Kinerja enzim dipengaruhi oleh beberapa faktor, salah satu diantaranya adalah
pengaruh pH lingkungan, masing-masing enzim mempunyai pH optimal untuk dapat bekerja
secara maksimal.

A. TUJUAN PRAKTIKUM

Mengetahui pengaruh pH lingkungan terhadap kinerja enzim yang terkandung dalam

saliva.

B. DASAR TEORI
Di dalam tubuh terjadi beraneka ragam reaksi kimia yang merupakan bagian dan
proses metabolisme. Reaksi-reaksi tersebut harus berlangsung dengan laju yang memadai,
sesuai dengan kebutuhan. Sementara kecepatan reaksi itu sendiri dipengaruhi antara lain oleh
suhu reaksi dan kadar reaktan. Namun, kedua faktor ini seringkali tak dapat ditingkatkan
secara bermakna pada makhluk hidup sehingga harus ada cara lain untuk menambah
kecepatan reaksi, yakni dengan melibatkan katalisator khusus yang dikenal sebagai enzim.

Enzim adalah biomolekul berupa protein yang berfungsi sebagai katalis (senyawa
yang mempercepat proses reaksi tanpa habis bereaksi) dalam suatu reaksi kimia organik.
Molekul awal yang disebut substrat akan dipercepat perubahannya menjadi molekul lain yang
disebut produk.

Baik atau buruknya kinerja suatu enzim tercermin dari besar kecilnya kecepatan
reaksi kimia yang dikatalisisnya. Berbagai faktor dapat mempengaruhi kinerja enzim ini.
Kecepatan reaksi enzimatis dipengaruhi faktor-faktor diantaranya: suhu, pH, ada tidaknya
inhibitor, ada atau tidaknya senyawa perusak enzim, kadar enzim dan kadar substrat.
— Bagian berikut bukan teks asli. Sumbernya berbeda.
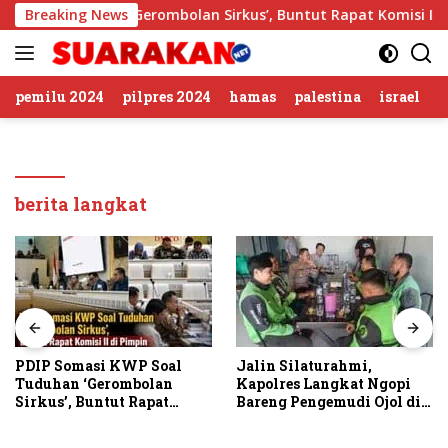
Langsung
oal Tuduhan ‘Gerombolan Sirkus’, Buntut Rapat Komisi II Dip
Breaking News
ke
konten
pemilu 2024
pilpres 2024
hamas
palestina
israel
berita langkat
Sambut H
masi KWP Soal
Jalin Silaturahmi,
Ricky A
 ‘Gerombolan
Kapolres Langkat Ngopi
Turname
 Buntut Rapat
Bareng Pengemudi Ojol di
RA Cup I
II Dipimpin Sufmi
Stabat
Ahmad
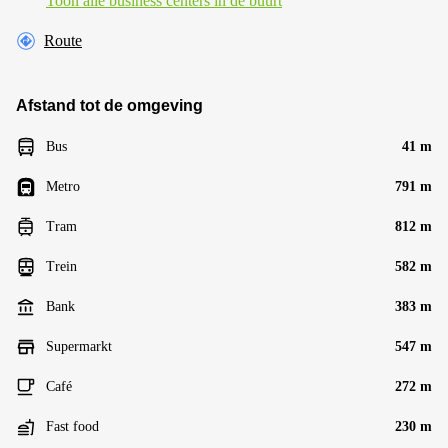
Toon alle business centers in de buurt
Route
Afstand tot de omgeving
Bus
41 m
Metro
791 m
Tram
812 m
Trein
582 m
Bank
383 m
Supermarkt
547 m
Café
272 m
Fast food
230 m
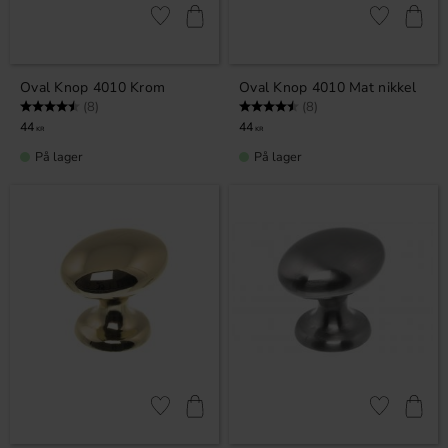
Gem som favorit
Gem som fav
Oval Knop 4010 Krom
Oval Knop 4010 Mat nikkel
Vurdering:
4.5 ud af 5 stjerner
Vurdering:
4.5 ud af 5 stjerner
(8)
(8)
44
44
KR
KR
På lager
På lager
Gem som favorit
Gem som fav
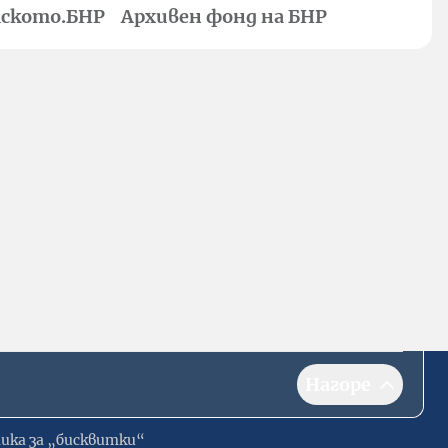
ското.БНР
Архивен фонд на БНР
Нагоре
ика за „бисквитки“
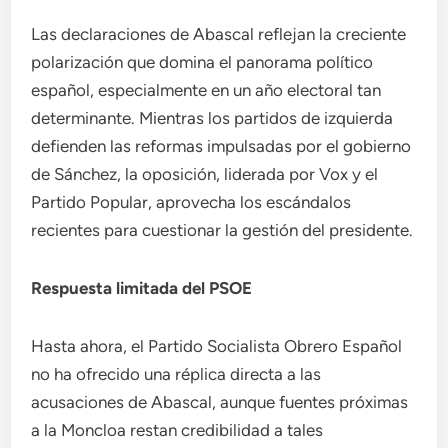
Las declaraciones de Abascal reflejan la creciente
polarización que domina el panorama político
español, especialmente en un año electoral tan
determinante. Mientras los partidos de izquierda
defienden las reformas impulsadas por el gobierno
de Sánchez, la oposición, liderada por Vox y el
Partido Popular, aprovecha los escándalos
recientes para cuestionar la gestión del presidente.
Respuesta limitada del PSOE
Hasta ahora, el Partido Socialista Obrero Español
no ha ofrecido una réplica directa a las
acusaciones de Abascal, aunque fuentes próximas
a la Moncloa restan credibilidad a tales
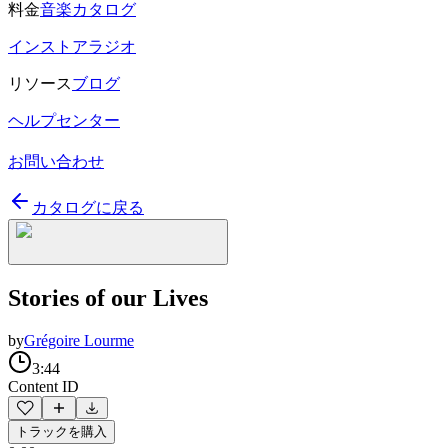
料金
音楽カタログ
インストアラジオ
リソース
ブログ
ヘルプセンター
お問い合わせ
カタログに戻る
Stories of our Lives
by
Grégoire Lourme
3:44
Content ID
トラックを購入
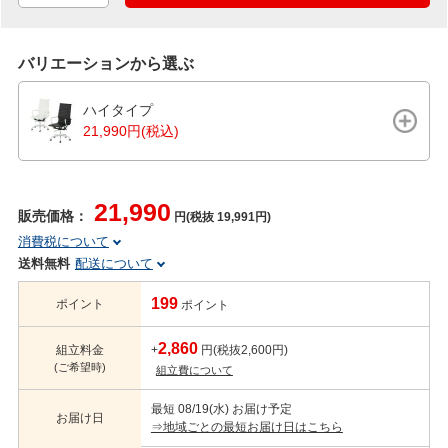
バリエーションから選ぶ
ハイタイプ
21,990円(税込)
21,990
販売価格：
円(税抜 19,991円)
消費税について
送料無料
配送について
199
ポイント
ポイント
2,860
組立料金
+
円(税抜2,600円)
(ご希望時)
組立費について
最短 08/19(水) お届け予定
お届け日
⇒地域ごとの最短お届け日はこちら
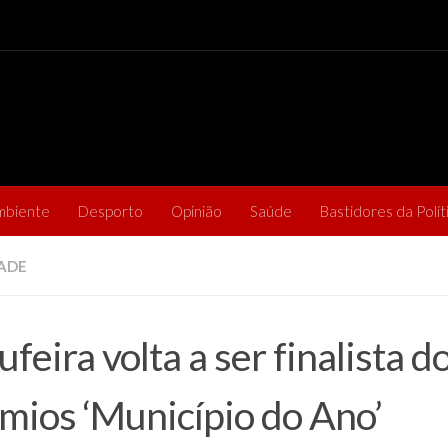
mbiente
Desporto
Opinião
Saúde
Bastidores da Polít
ADE
ufeira volta a ser finalista d
mios ‘Município do Ano’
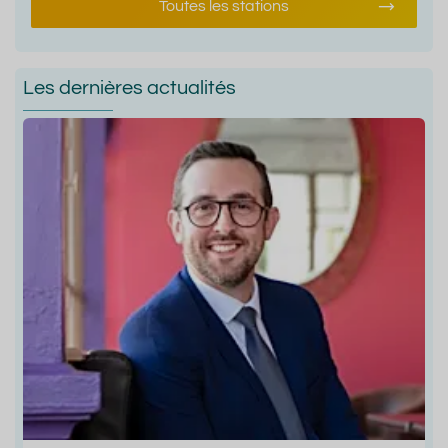
Toutes les stations
Les dernières actualités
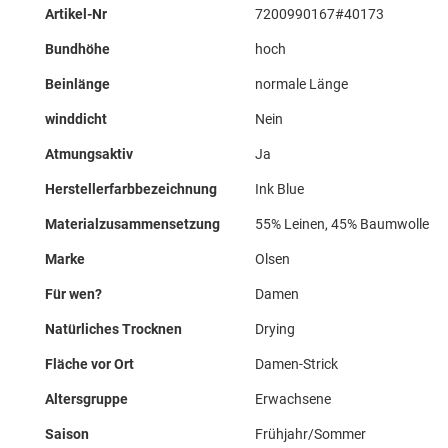
Mehr
Artikel-Nr
7200990167#40173
Informationen
Bundhöhe
hoch
Beinlänge
normale Länge
winddicht
Nein
Atmungsaktiv
Ja
Herstellerfarbbezeichnung
Ink Blue
Materialzusammensetzung
55% Leinen, 45% Baumwolle
Marke
Olsen
Für wen?
Damen
Natürliches Trocknen
Drying
Fläche vor Ort
Damen-Strick
Altersgruppe
Erwachsene
Saison
Frühjahr/Sommer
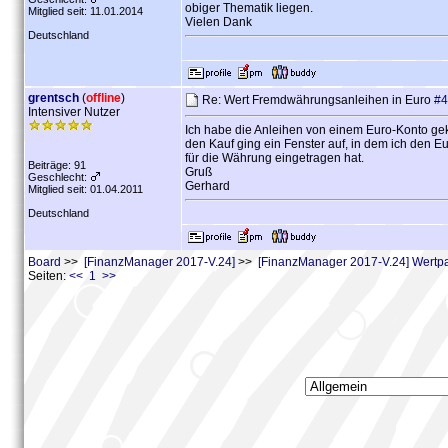
obiger Thematik liegen.
Mitglied seit: 11.01.2014
Vielen Dank
Deutschland
grentsch
(
offline
)
Re: Wert Fremdwährungsanleihen in Euro
#4
Intensiver Nutzer
Ich habe die Anleihen von einem Euro-Konto geka
den Kauf ging ein Fenster auf, in dem ich den Eu
für die Währung eingetragen hat.
Beiträge: 91
Gruß
Geschlecht:
Gerhard
Mitglied seit: 01.04.2011
Deutschland
Board
>>
[FinanzManager 2017-V.24]
>>
[FinanzManager 2017-V.24] Wertpa
Seiten:
<< 1 >>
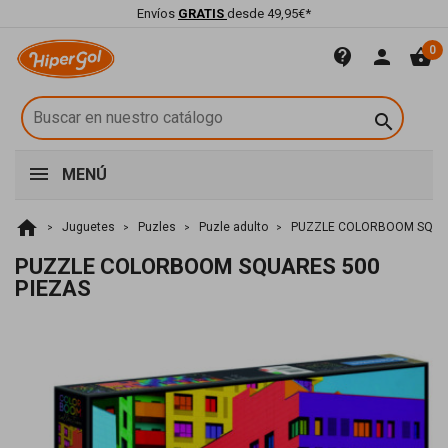
Envíos
GRATIS
desde 49,95€*
0
contact_support
person
shopping_basket

MENÚ
home
Juguetes
Puzles
Puzle adulto
PUZZLE COLORBOOM SQUAR
PUZZLE COLORBOOM SQUARES 500
PIEZAS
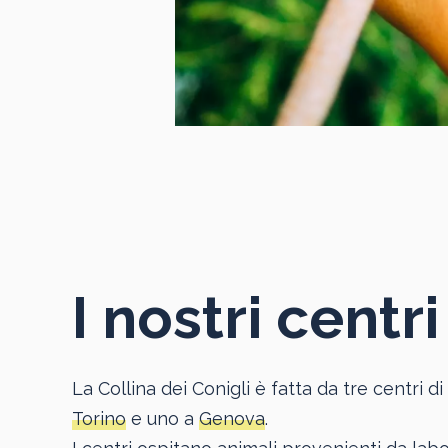
I nostri centri
La Collina dei Conigli è fatta da tre centri 
Torino
e uno a
Genova
.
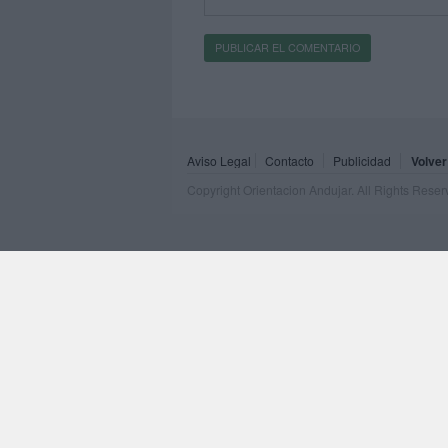
Aviso Legal
Contacto
Publicidad
Volver
Copyright Orientacion Andujar. All Rights Rese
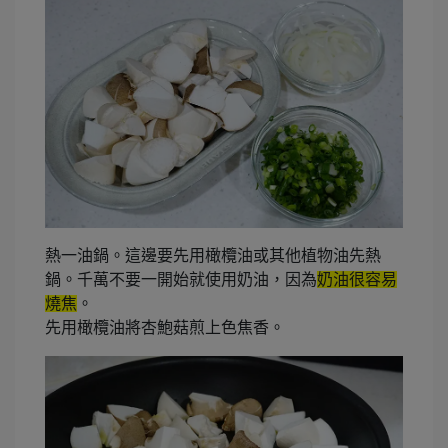
熱一油鍋。這邊要先用橄欖油或其他植物油先熱
鍋。千萬不要一開始就使用奶油，因為
奶油很容易
燒焦
。
先用橄欖油將杏鮑菇煎上色焦香。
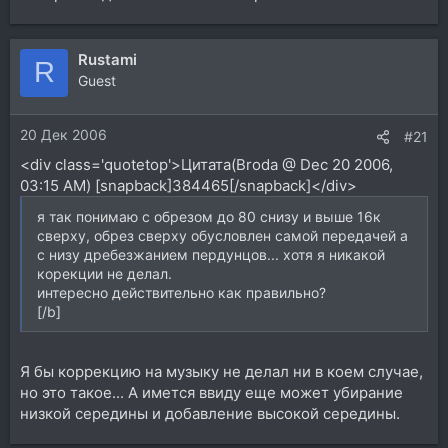
Rustami
R
Guest
20 Дек 2006
#21
<div class='quotetop'>Цитата(Broda @ Dec 20 2006,
03:15 AM) [snapback]384465[/snapback]</div>
я так понимаю с обрезом до 80 снизу и выше 16к
сверху, обрез сверху обусловлен самой передачей а
с низу дребезжанием пердунцов... хотя я никакой
корекции не делал.
интересно действительно как правильно?
[/b]
Я бы коррекцию на музыку не делал ни в коем случае,
но это такое... А имется ввиду еще может убирание
низкой середины и добавление высокой середины.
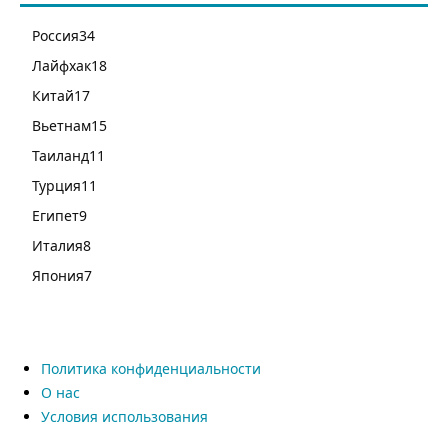
Россия
34
Лайфхак
18
Китай
17
Вьетнам
15
Таиланд
11
Турция
11
Египет
9
Италия
8
Япония
7
Политика конфиденциальности
О нас
Условия использования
Adapun penjelasan faktor-faktor yang mempengaruhinya yaitu :

a. pH

Untuk enzim, pH dapat mempengaruhi aktivitas dengan mengubah struktur atau

dengan mengubah muatan residu fungsional pada pengikatan substrat atau katalisis. Pada pH
yang rendah, Enzim (Enz) mengalami protonasi dan kehilangan muatan negatifnya. Pada pH
yang tinggi, SH+ mengalami ionisasi dan kehilangan muatan positifnya. Nilai pH yang
ekstrim akan menurunkan konsentrasi efektif enzim dan SH + dan demikian menurunkan
kecepatan reaksi.

b. Suhu

Peningkatan suhu reaksi akan meningkatkan jumlah molekul yang dapat bereaksi baik
dengan kenaikan energi kinetiknya maupun dengan peningkatan frekuensi benturannya.
Kecepatan reaksi mula-mula meningkat seiring meningkatnya suhu akibat peningkatan energi
kinetik pada molekul-molekul yang bereaksi. Pada suhu ini akan terjadi denaturasi disertai
hilangnya aktivitas katalitik secara cepat.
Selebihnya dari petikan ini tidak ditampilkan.